SnapChat Data Lost OH NO

Project Description

New Years Eve marked a scary moment for many as we entered into 2014. Right after the Target data breach where tens of millions of credit cards worth of data was compromised, news started trickling out pointing to a data breach at SnapChat. Due to a long known security vulnerability going unaddressed, a group of power users were able to write a script that could query the SnapChat servers for phone numbers and download the accompanying account details. This lead to a data-set of approximately 4.6 million users' data being posted publicly for download.

As soon as I located the data, I was able to parse it to a usable format and work with the collection in a manner that allowed me to use it on a shared web server without creating an unnecessarily high load. The site was built for no purpose other than looking up a specific phone number or username and seeing whether it is compromised or not. The site was also able to determine the probability of an "unaffected" phone number having been leaked but not included in the data-set. This statistic was based on geographic densities of the phone number area codes leaked. The site also gave information to the user about the possible ramifications this leak could have.

To view the project, you can visit this link and take a look around the website.

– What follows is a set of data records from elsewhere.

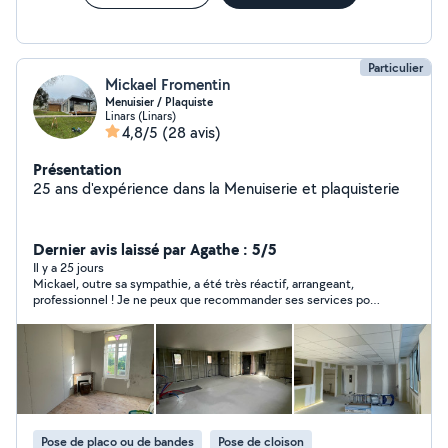
Particulier
Mickael Fromentin
Menuisier / Plaquiste
Linars (Linars)
4,8/5
(28 avis)
Présentation
25 ans d'expérience dans la Menuiserie et plaquisterie
Dernier avis laissé par Agathe : 5/5
Il y a 25 jours
Mickael, outre sa sympathie, a été très réactif, arrangeant,
professionnel ! Je ne peux que recommander ses services pour
vos travaux !
Pose de placo ou de bandes
Pose de cloison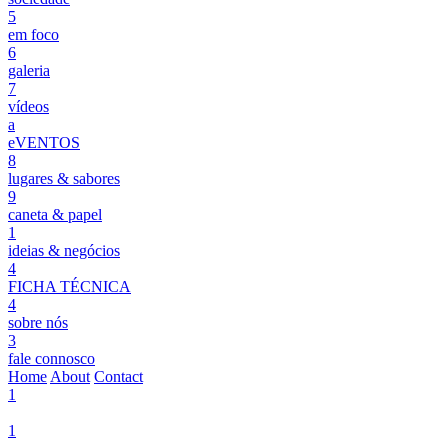
5
em foco
6
galeria
7
vídeos
a
eVENTOS
8
lugares & sabores
9
caneta & papel
1
ideias & negócios
4
FICHA TÉCNICA
4
sobre nós
3
fale connosco
Home
About
Contact
1
1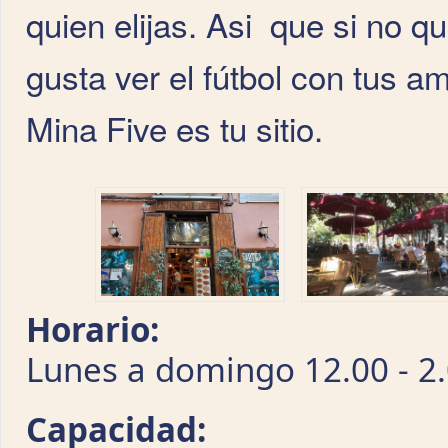
quien elijas. Asi que si no qu
gusta ver el fútbol con tus am
Mina Five es tu sitio.
Horario:
Lunes a domingo 12.00 - 2.
Capacidad: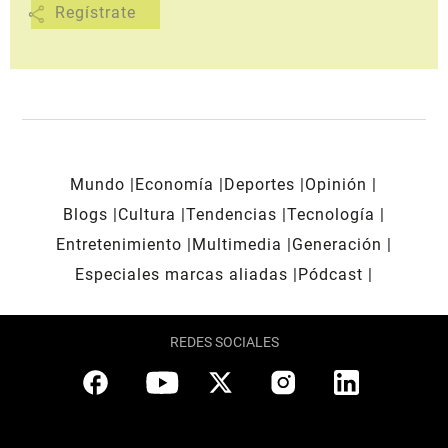
share
Mundo
Economía
Deportes
Opinión
Blogs
Cultura
Tendencias
Tecnología
Entretenimiento
Multimedia
Generación
Especiales marcas aliadas
Pódcast
REDES SOCIALES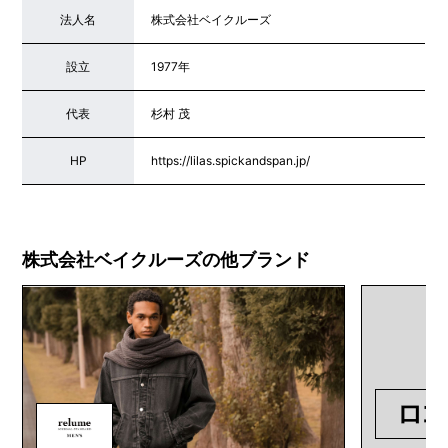
法人名
株式会社ベイクルーズ
設立
1977年
代表
杉村 茂
HP
https://lilas.spickandspan.jp/
株式会社ベイクルーズの他ブランド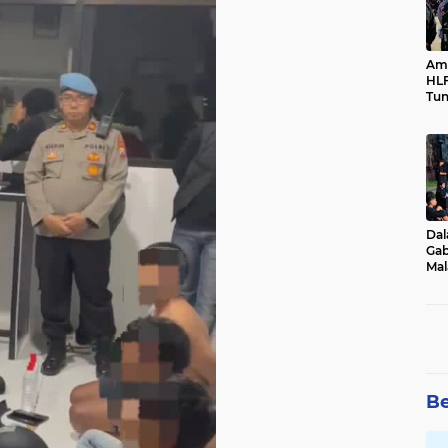
Ama
HLF
Tun
Ne
Dal
Gab
Mal
Ama
Bal
Be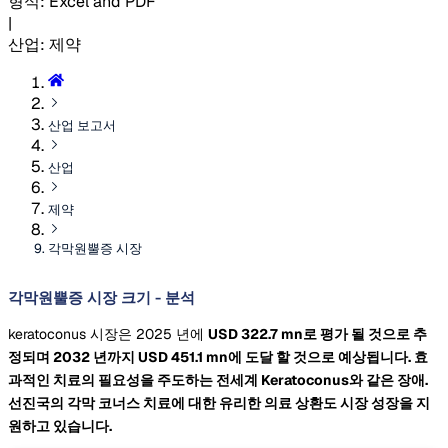
형식
:
Excel and PDF
|
산업
:
제약
산업 보고서
산업
제약
각막원뿔증 시장
각막원뿔증 시장 크기 - 분석
keratoconus 시장은 2025 년에
USD 322.7 mn로 평가 될 것으로 추
정되며 2032 년까지
USD 451.1 mn에 도달 할 것으로 예상됩니다. 효
과적인 치료의 필요성을 주도하는 전세계 Keratoconus와 같은 장애.
선진국의 각막 코너스 치료에 대한 유리한 의료 상환도 시장 성장을 지
원하고 있습니다.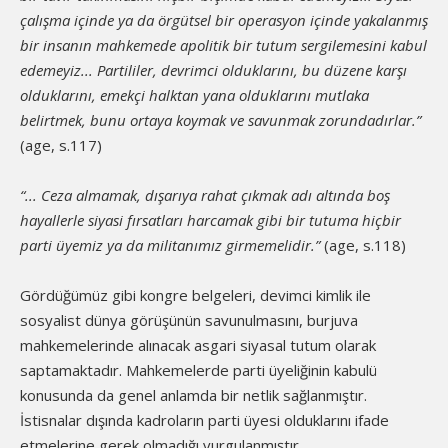
çalışma içinde ya da örgütsel bir operasyon içinde yakalanmış
bir insanın mahkemede apolitik bir tutum sergilemesini kabul
edemeyiz... Partililer, devrimci olduklarını, bu düzene karşı
olduklarını, emekçi halktan yana olduklarını mutlaka
belirtmek, bunu ortaya koymak ve savunmak zorundadırlar.”
(age, s.117)
“... Ceza almamak, dışarıya rahat çıkmak adı altında boş
hayallerle siyasi fırsatları harcamak gibi bir tutuma hiçbir
parti üyemiz ya da militanımız girmemelidir.”
(age, s.118)
Gördüğümüz gibi kongre belgeleri, devimci kimlik ile
sosyalist dünya görüşünün savunulmasını, burjuva
mahkemelerinde alınacak asgari siyasal tutum olarak
saptamaktadır. Mahkemelerde parti üyeliğinin kabulü
konusunda da genel anlamda bir netlik sağlanmıştır.
İstisnalar dışında kadroların parti üyesi olduklarını ifade
etmelerine gerek olmadığı vurgulanmıştır.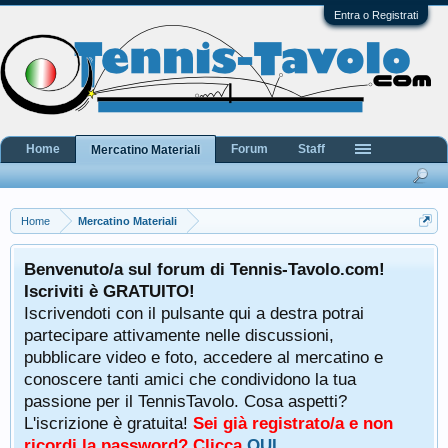
Entra o Registrati
Home
Forum
Staff
Mercatino Materiali
Home
Mercatino Materiali
Benvenuto/a sul forum di Tennis-Tavolo.com!
Iscriviti è GRATUITO!
Iscrivendoti con il pulsante qui a destra potrai
partecipare attivamente nelle discussioni,
pubblicare video e foto, accedere al mercatino e
conoscere tanti amici che condividono la tua
passione per il TennisTavolo. Cosa aspetti?
L'iscrizione è gratuita!
Sei già registrato/a e non
ricordi la password? Clicca
QUI
.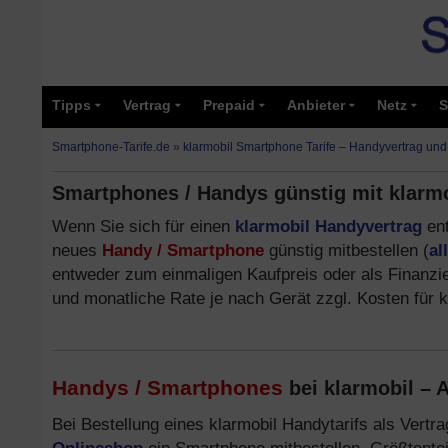
Tipps
Vertrag
Prepaid
Anbieter
Netz
S
Smartphone-Tarife.de
»
klarmobil Smartphone Tarife – Handyvertrag und
Smartphones / Handys günstig mit klarmob
Wenn Sie sich für einen
klarmobil Handyvertrag
ent
neues
Handy / Smartphone
günstig mitbestellen (
al
entweder zum einmaligen Kaufpreis oder als Finanzie
und monatliche Rate je nach Gerät zzgl. Kosten für kl
Handys / Smartphones
bei klarmobil – 
Bei Bestellung eines klarmobil Handytarifs als Vert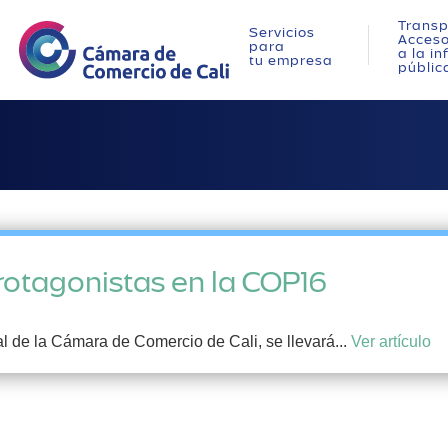
Transp
Servicios
Acces
para
a la i
tu empresa
públic
rotagonistas en la COP16
l de la Cámara de Comercio de Cali, se llevará...
Ver artículo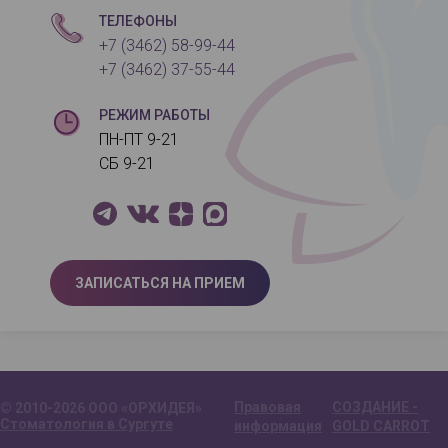
ТЕЛЕФОНЫ
+7 (3462) 58-99-44
+7 (3462) 37-55-44
РЕЖИМ РАБОТЫ
ПН-ПТ 9-21
СБ 9-21
ЗАПИСАТЬСЯ НА ПРИЕМ
Правовая
СОЗДАНИЕ -
© 2010-2026 ООО «ОРХИДЕЯ»
Стоматология в Сургуте
информация
GOLD CARROT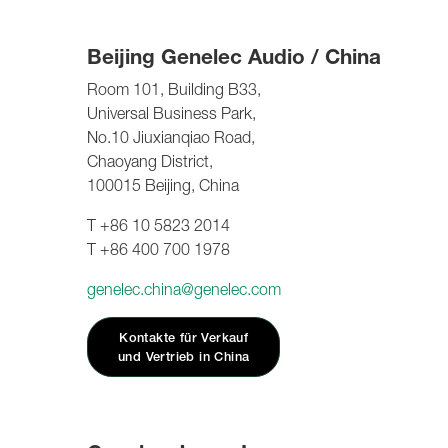
Beijing Genelec Audio / China
Room 101, Building B33,
Universal Business Park,
No.10 Jiuxianqiao Road,
Chaoyang District,
100015 Beijing, China
T +86 10 5823 2014
T +86 400 700 1978
genelec.china@genelec.com
Kontakte für Verkauf
und Vertrieb in China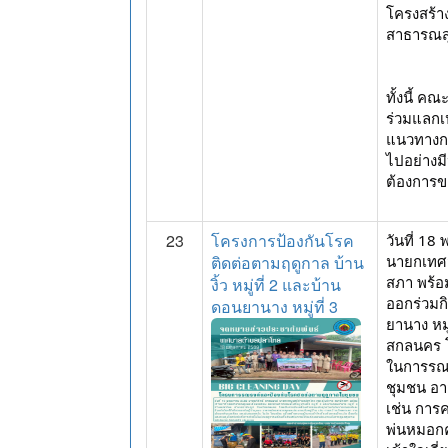
โครงสร้า
สาธารณสุ
ทั้งนี้
ร่วมแลกเ
แนวทางกา
ไปอย่างม
ต้องการข
23
โครงการป้องกันโรค
วันที่ 1
ติดต่อตามฤดูกาล บ้าน
นายกเทศ
สภา พร้อ
งิ้ว หมู่ที่ 2 และบ้าน
ออกร่วมกิจ
ดอนยานาง หมู่ที่ 3
ยานาง หมู
สกลนคร โ
ในการรณร
ชุมชน อา
เช่น การ
พ่นหมอกคว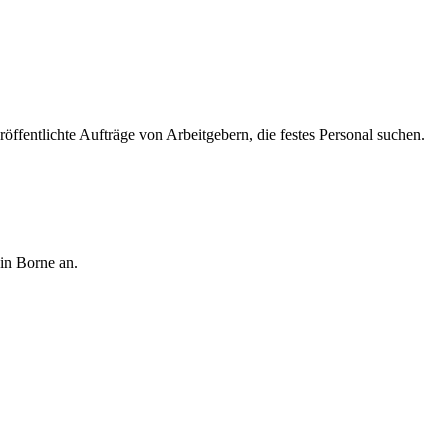
öffentlichte Aufträge von Arbeitgebern, die festes Personal suchen.
in Borne an.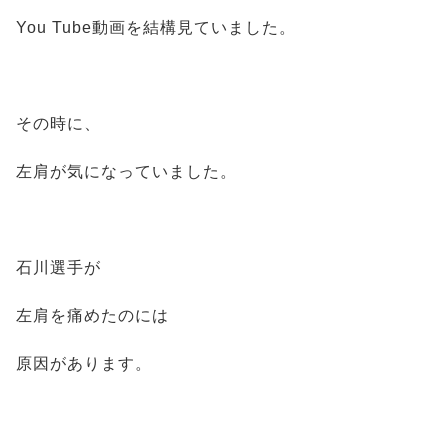
You Tube動画を結構見ていました。
その時に、
左肩が気になっていました。
石川選手が
左肩を痛めたのには
原因があります。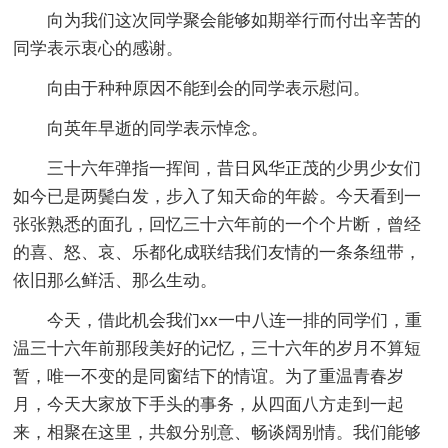
向为我们这次同学聚会能够如期举行而付出辛苦的
同学表示衷心的感谢。
向由于种种原因不能到会的同学表示慰问。
向英年早逝的同学表示悼念。
三十六年弹指一挥间，昔日风华正茂的少男少女们
如今已是两鬓白发，步入了知天命的年龄。今天看到一
张张熟悉的面孔，回忆三十六年前的一个个片断，曾经
的喜、怒、哀、乐都化成联结我们友情的一条条纽带，
依旧那么鲜活、那么生动。
今天，借此机会我们xx一中八连一排的同学们，重
温三十六年前那段美好的记忆，三十六年的岁月不算短
暂，唯一不变的是同窗结下的情谊。为了重温青春岁
月，今天大家放下手头的事务，从四面八方走到一起
来，相聚在这里，共叙分别意、畅谈阔别情。我们能够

Although the site may be considered basic and lacking visually, keep in mind it was thrown together in less than an hour to provide users with one of the first services capable of using the data leak in a productive manner. The dataset took far longer to add and proved highly difficult to manage as 4.6 million database entries is far from insignificant. To make manners worse, every bit of the data was housed in one massive INSERT statement making it impossible to add to a database, especially given the lack of transactions for data integrity. After parsing the information, all of these issues were addressed proving I am more than capable of handling exceptionally large data sets.